History suggests that inflation is typically slow to emerge. But when it does, it manifests inertia, as rising prices reinforce expectations of more to come. That’s why the Fed’s overshooting objective is risky. Once inflation exceeds thresholds, bringing it down could be difficult.

Which brings us… to the implications for asset prices. Rising inflation always undermines bond returns, with their fixed nominal coupons. But bond markets are much more vulnerable today, given significant over-valuation caused by central bank asset purchases and in the context of massive future supply due to unprecedented fiscal deficits. Bond markets will be in for a rude awakening if inflation accelerates.

Some argue that equities can withstand inflation because earnings and dividends rise with inflation. That’s simplistic and dangerous thinking.

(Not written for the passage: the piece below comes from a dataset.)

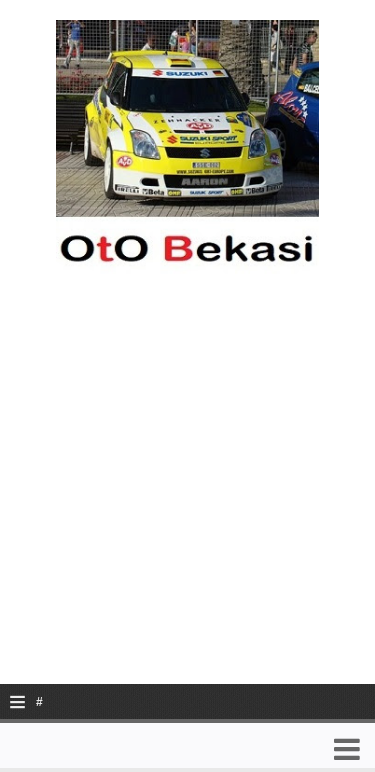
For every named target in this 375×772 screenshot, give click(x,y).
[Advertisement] (187, 496)
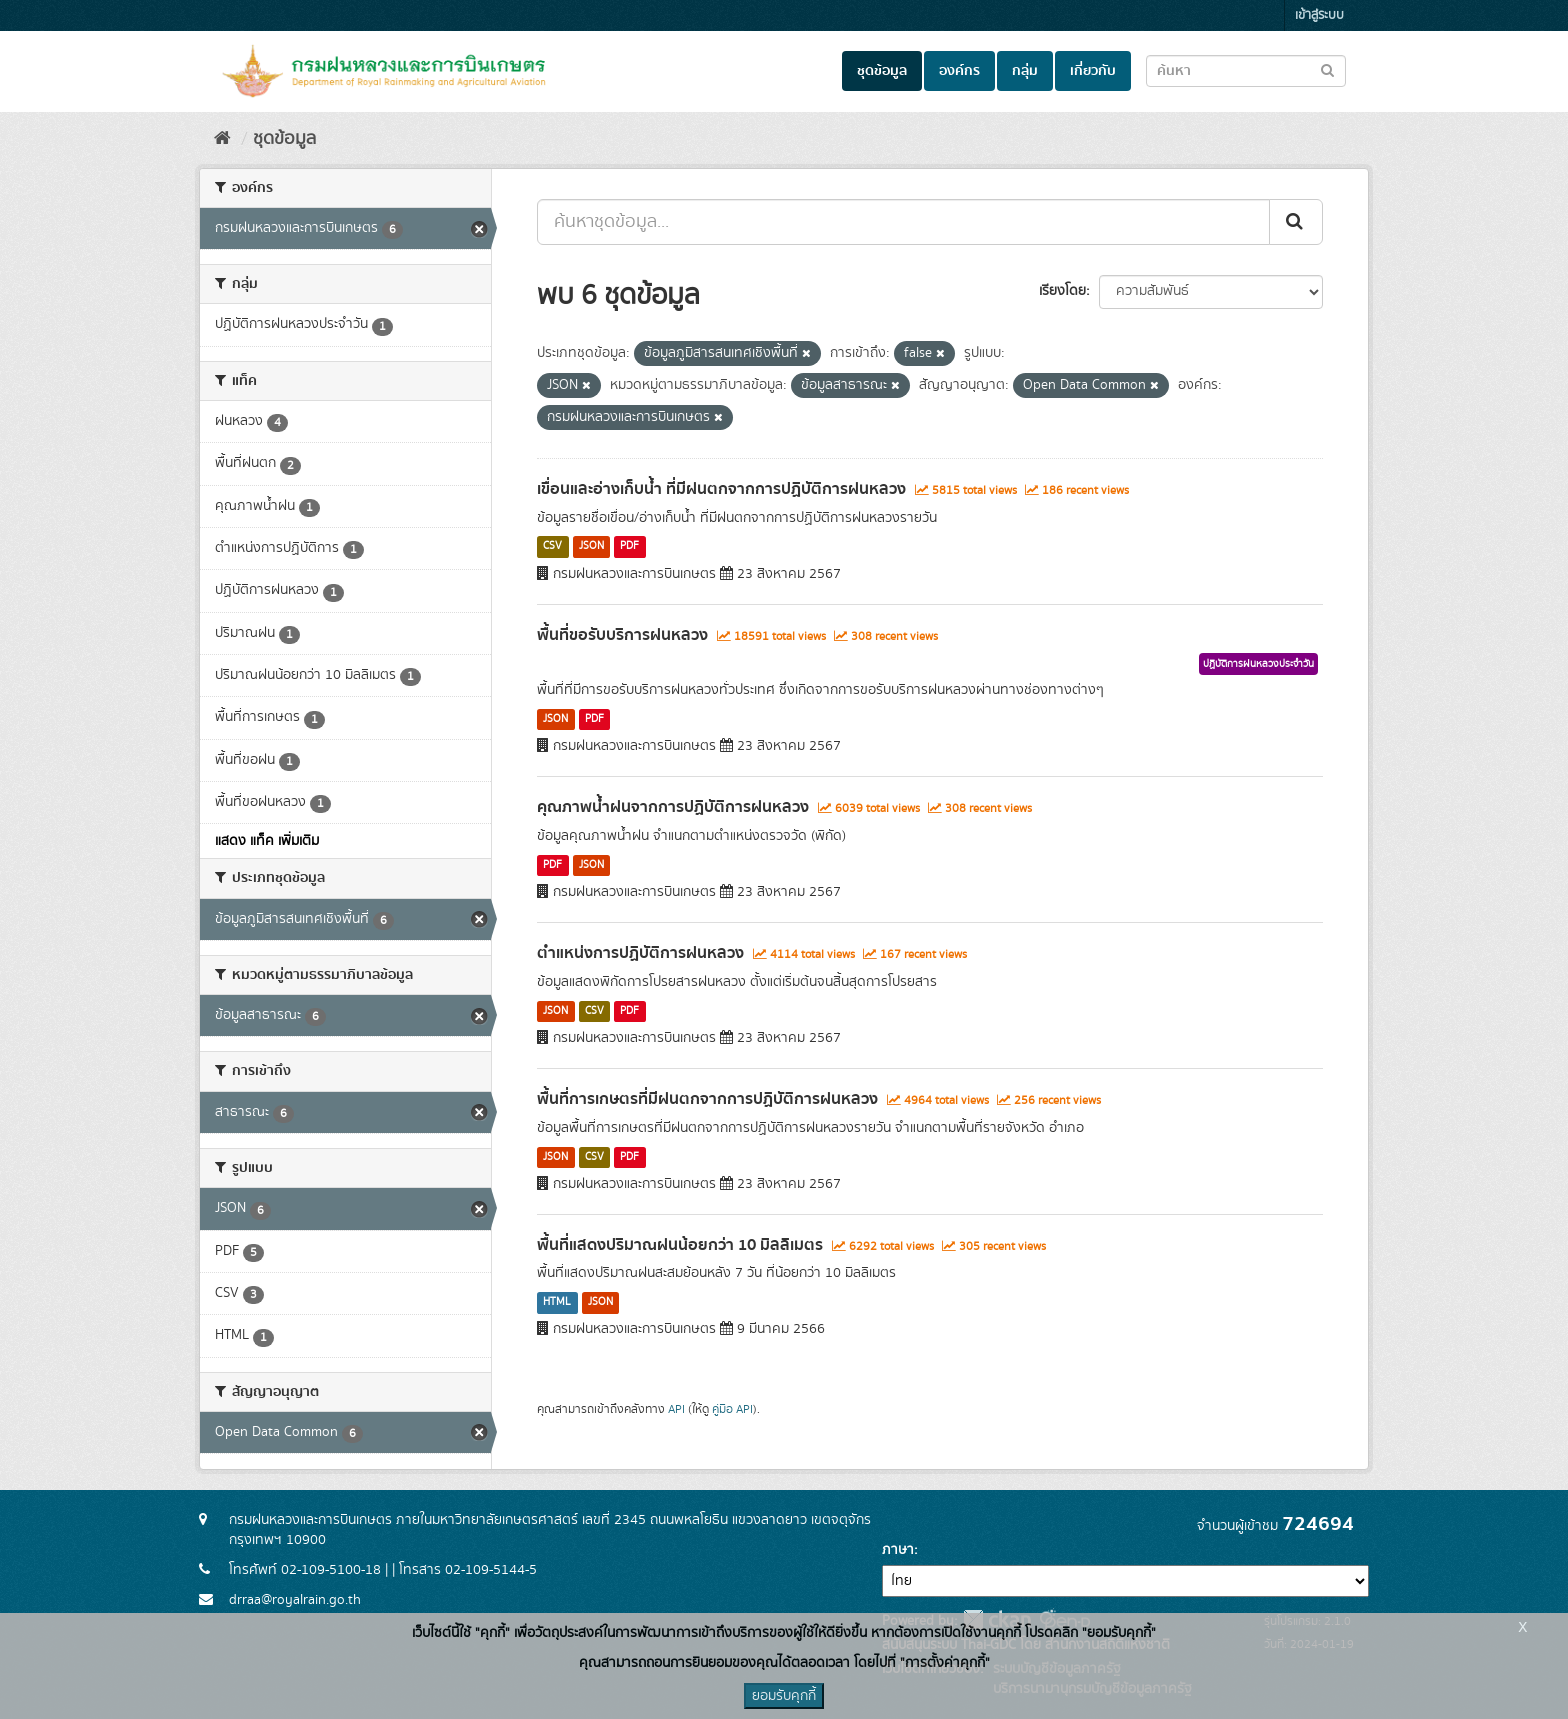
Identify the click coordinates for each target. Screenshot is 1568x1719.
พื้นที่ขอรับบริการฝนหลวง (622, 635)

As interest rates rise, so does the rate at which future earnings are discounted. Even more important, rising inflation increases economic risk. Central banks will eventually have to dampen spending to curb inflation. Accordingly, when inflation picks up investors require a higher risk premium to hold equities. Inflation de-rates valuations, which in some cases are already very high.

In sum, investors should care about rising inflation, which is now more probable than at any time in the past two decades. When it comes, it will be fast. Given that the consequences are huge for all investors, it is time to take notice.